With an unpopular war going on, an unpopular president in the White House and an economy in crisis, sometimes we struggle to remember what makes this country great. July 4th should be a time to reflect on the positives—a day to celebrate our independence and recapture our patriotic spirit. For some of us, that may be easier said than done. However, I am confident that the following gadgets will serve as a reminder, to all nerds, why we live in the best country in the world. And if you are still not convinced, just remember—you could be living in Canada.
Freedom of Speech:
Nothing says "America" like making our political leaders hump in action figure form. Start your own freaky Beltway love triangle involving George and Laura Bush, Hillary Clinton, Uncle Sam, John and Jackie Kennedy, Ronald Reagan and Benjamin Franklin (horn-dog that he was) with these Political Posers action figures. They even threw Jesus in for some totally inappropriate fun. Available for US$8.88 each. [Prank Place]
Don't like how Bush is handling things in the White House? Move him into another white house (the kind made from porcelain). You will knock him down a few pegs with a really dirty job. The George Bush toilet brush is available for US$16.95. [Baron Bob]
Hillary may be out of the race, but you can remember her campaign for the nation's highest office every time you crack open a walnut. The Hillary Clinton Nutcracker is available for US$19.99. [Teptronics via Link]
Knives With Guns In Them:
The G.R.A.D. features a .22 calibre gun hidden in a knife for people who don't think their enemies can ever be too dead. Second amendment! Wooo! Available for US$699. [GunsAmerica (how appropriate) and Link]
Huge Grills and Competitive Eating:
It is no wonder that all of the grills out there vying for the title of "world's largest" can be found in the United States. The "Big Taste Grill" is 65 feet of meat-cooking mayhem. With surface area enough for 750 brats at a given time, its max output is 2,500 bph (brats per hour). [Big Taste Grill]
It's not a gadget but come on...competitive eating. If that doesn't scream America I don't know what does. Seriously—they have their own federation, like wrestlers. [IFOCE]
Texas knows how to do America right—big and in your face. Case in point, the world's largest video screen is set to go up in the new Cowboys stadium next year. When it is finally installed, it will measure a whopping 11,200 square feet. [Link]
Excess and Laziness:
America is obsessed with acquiring wealth to live lavish, lazy lifestyles. Plumbing service provider Roto-Rooter had America pegged when it ran a promotion last year with a pimped-out toilet featuring a 20-inch LCD, DVD player, XBox 360, iPod with toilet paper stereo docking station, TiVo, Avanti refrigerator with beer tap, a bike pedal exerciser and cup warmer/cooler. [Link]
One of the most interesting things about America is that companies will try and sell us anything—and we will be right there, waiting at the check-out lanes with open arms and open wallets.

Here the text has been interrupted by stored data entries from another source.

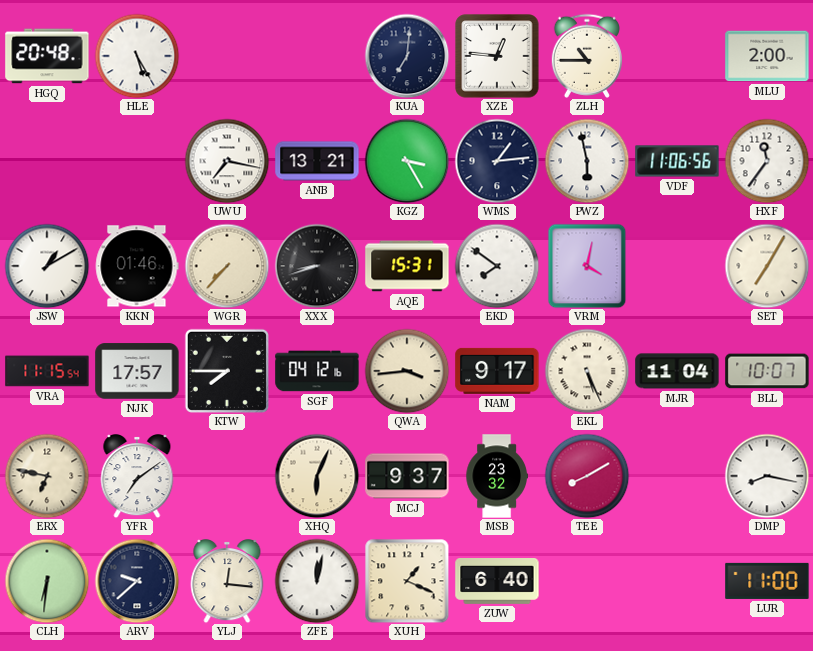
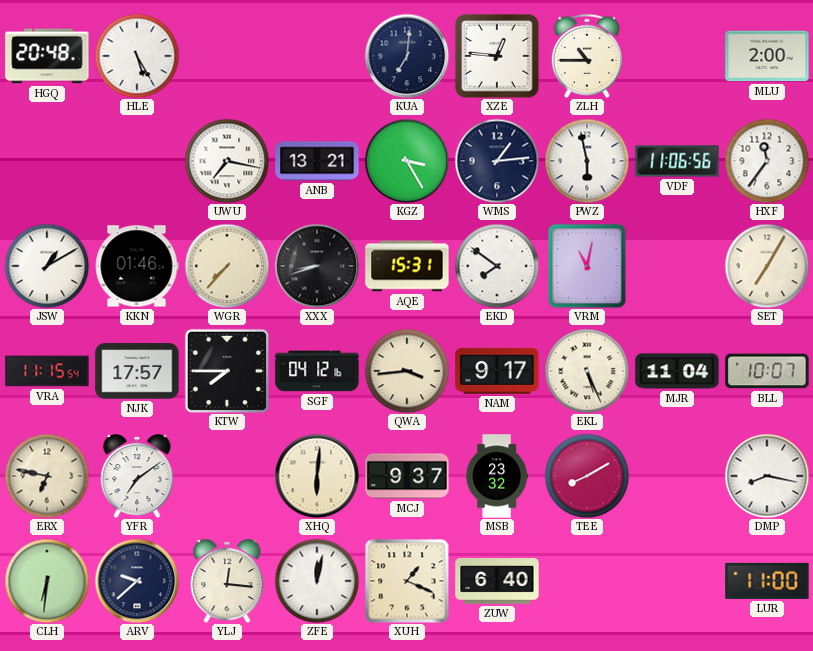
VRM: 4:02 -> 11:02
XHQ: 6:04 -> 6:01
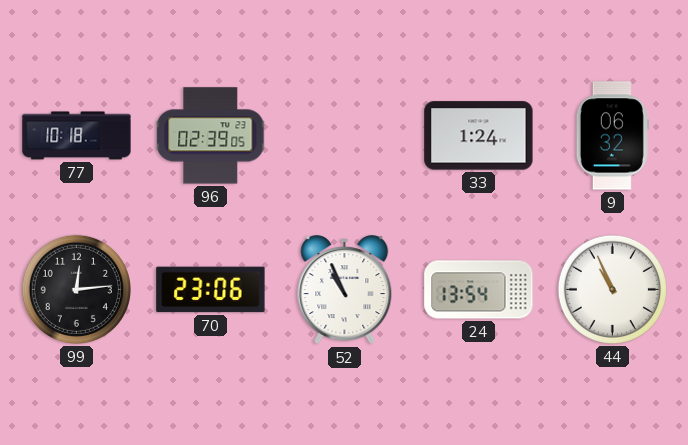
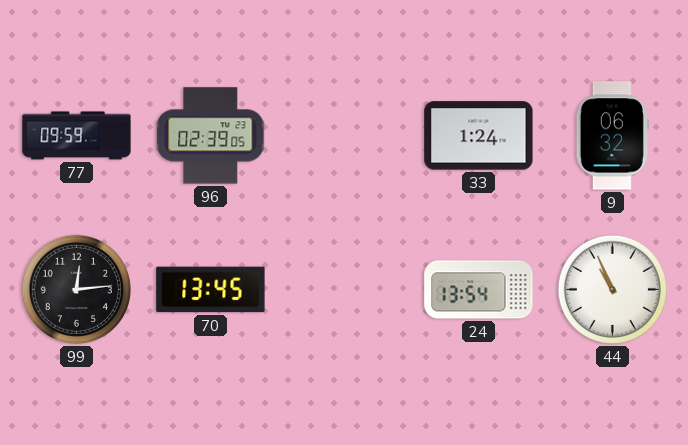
77: 10:18 -> 09:59
70: 23:06 -> 13:45
52: 10:56 -> none
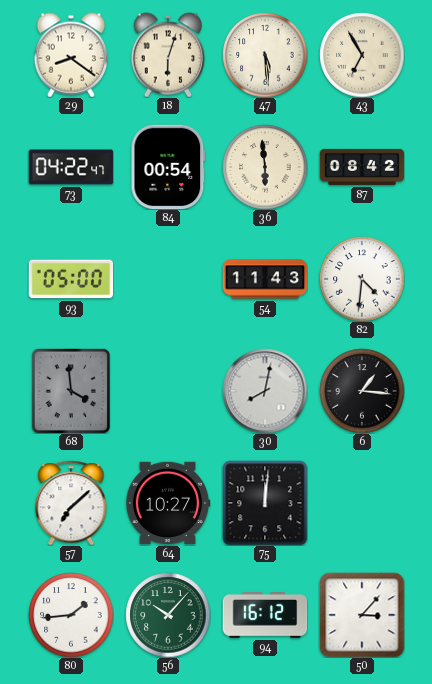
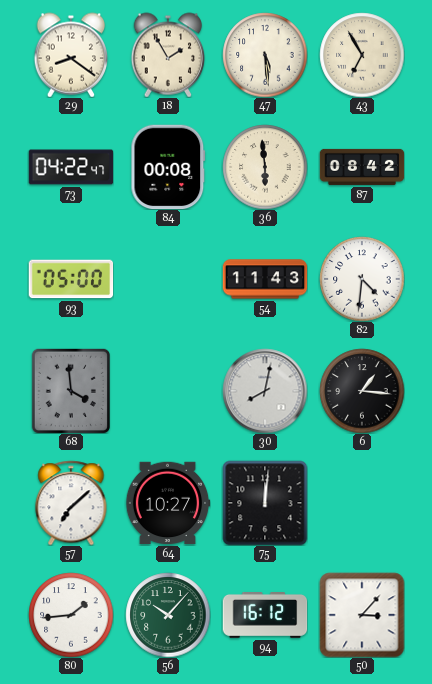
18: 6:03 -> 1:55
84: 00:54 -> 00:08
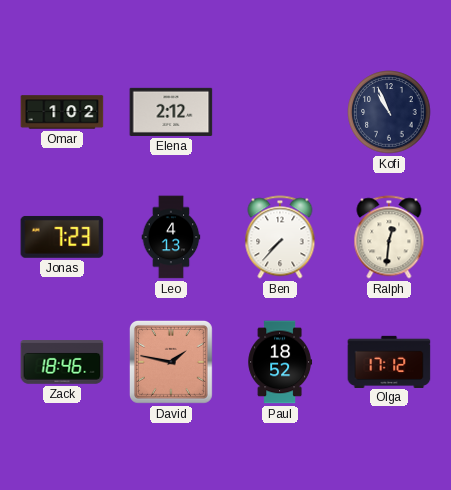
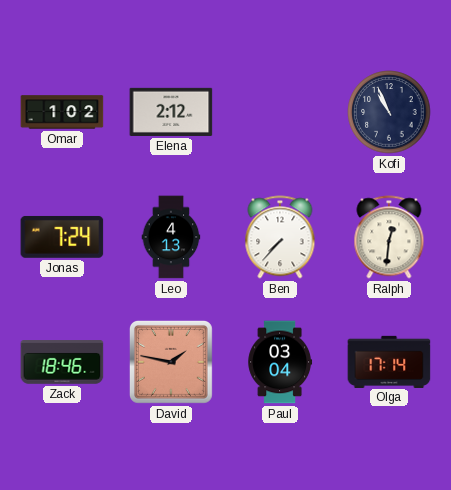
Jonas: 7:23 -> 7:24
Paul: 18:52 -> 03:04
Olga: 17:12 -> 17:14
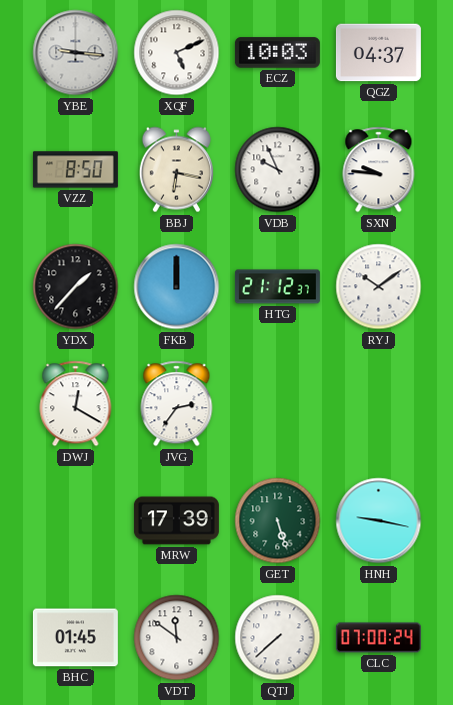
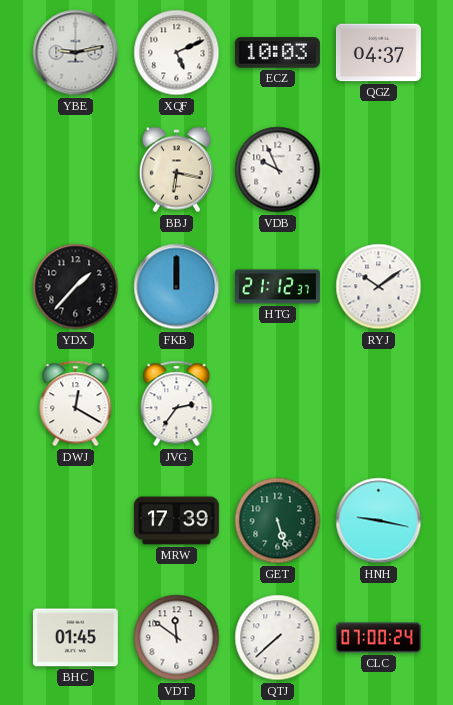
YBE: 9:16 -> 9:13
VZZ: 8:50 -> none
SXN: 9:46 -> none
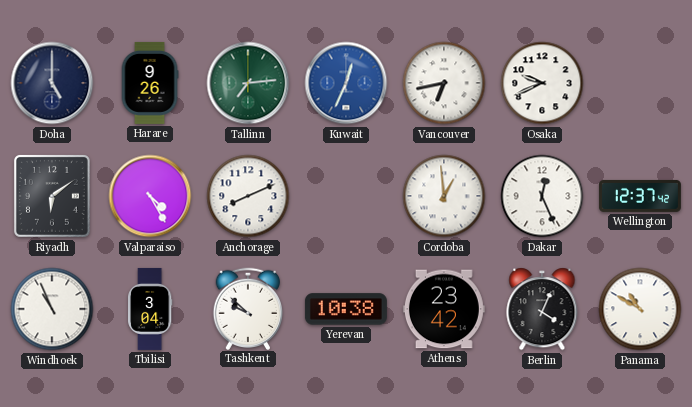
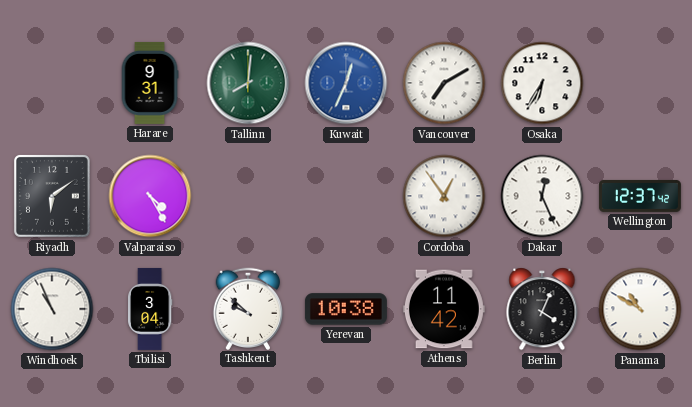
Doha: 5:00 -> none
Harare: 9:26 -> 9:31
Tallinn: 7:14 -> 8:01
Vancouver: 6:43 -> 7:10
Osaka: 9:41 -> 6:35
Anchorage: 8:11 -> none
Cordoba: 12:59 -> 12:54
Athens: 23:42 -> 11:42
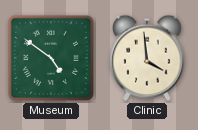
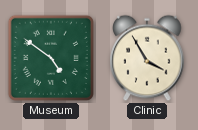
Clinic: 3:59 -> 3:55
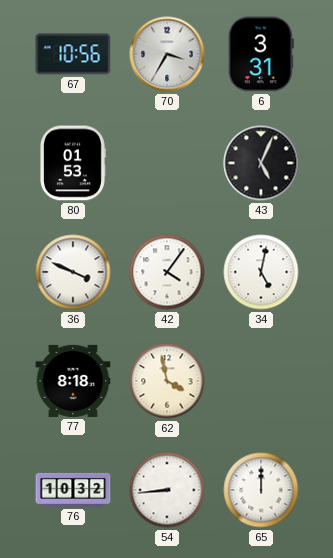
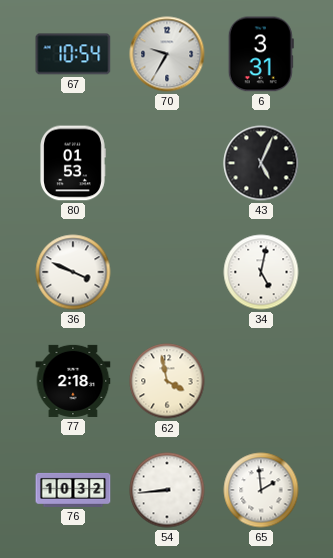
67: 10:56 -> 10:54
70: 3:35 -> 9:35
42: 4:06 -> none
77: 8:18 -> 2:18
65: 12:00 -> 1:59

Star Trek- and MLB-themed urns are a perfect example of this phenomenon. Major companies and franchises put their names on products, and we are so enamored we want to take them to the afterlife. [Eternal Image via Link]
What could be more American than a pair of motion-activated, singing, vibrating breasts? How about a pair of motion-activated, singing, vibrating breasts that you can record your own song on? Indeed, "Jingle Jugs for Life" has an option to record your own message or song. And, in a truly American move, they have added a pre-recorded breast cancer awareness message on each product to keep the feminists at bay. Available for US$39.99 (original version) and US$49.99 for breast cancer awareness version. [Jingle Jugs and Link]
In the end, I can only hope that this little gadget-filled journey across our great nation has helped you understand just how lucky you are to be an American. So, get out there, cook up some BBQ, drink some beer and shoot illegal fireworks wildly into the air. It's the American way.